- Working data:
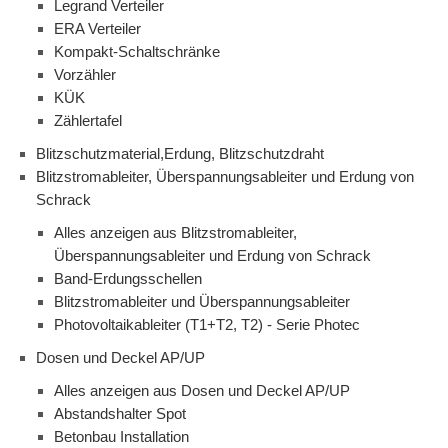
Legrand Verteiler
ERA Verteiler
Kompakt-Schaltschränke
Vorzähler
KÜK
Zählertafel
Blitzschutzmaterial,Erdung, Blitzschutzdraht
Blitzstromableiter, Überspannungsableiter und Erdung von
Schrack
Alles anzeigen aus Blitzstromableiter,
Überspannungsableiter und Erdung von Schrack
Band-Erdungsschellen
Blitzstromableiter und Überspannungsableiter
Photovoltaikableiter (T1+T2, T2) - Serie Photec
Dosen und Deckel AP/UP
Alles anzeigen aus Dosen und Deckel AP/UP
Abstandshalter Spot
Betonbau Installation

- What is expected: Some lines above hold the word "Überspannungsableiter". Copy all of them.

- Solution:
Blitzstromableiter, Überspannungsableiter und Erdung von
Überspannungsableiter und Erdung von Schrack
Blitzstromableiter und Überspannungsableiter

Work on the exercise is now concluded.